Temples bouddhistes du Henan : les lieux sacrés incontournables de la province
La province du Henan occupe une place à part dans le bouddhisme chinois. C'est ici, dans la plaine centrale de Chine, que s'est implanté le premier temple bouddhiste officiel du pays, que des moines ont traduit des sûtra de leurs origines indiennes, et que l'école Chan a forgé sa doctrine au fil des siècles. Visiter un temple du Henan en Chine, c'est marcher sur les premières traces du Dharma en Asie de l'Est.
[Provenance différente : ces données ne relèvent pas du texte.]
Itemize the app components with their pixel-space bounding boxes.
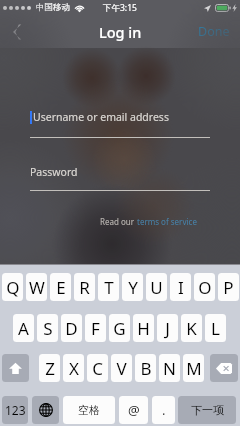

Le Henan (河南) concentre à lui seul une densité de sites sacrés difficile à égaler : monastères perchés sur des falaises, temples fondés sous la dynastie Han, lieux de pèlerinage encore vivants où moines et laïcs se côtoient quotidiennement. La tradition dominante est le bouddhisme Mahâyâna, avec une forte empreinte de l'école Chan (connue au Japon sous le nom de Zen).
⭐ À retenir
- Le Henan abrite le plus ancien temple bouddhiste de Chine : Baima Si, fondé en 68 apr. J.-C.
- L'école Chan (Mahâyâna) a pris racine au monastère de Shaolin, sur le mont Songshan.
- La plupart des sites sont actifs : des communautés monastiques y vivent et pratiquent.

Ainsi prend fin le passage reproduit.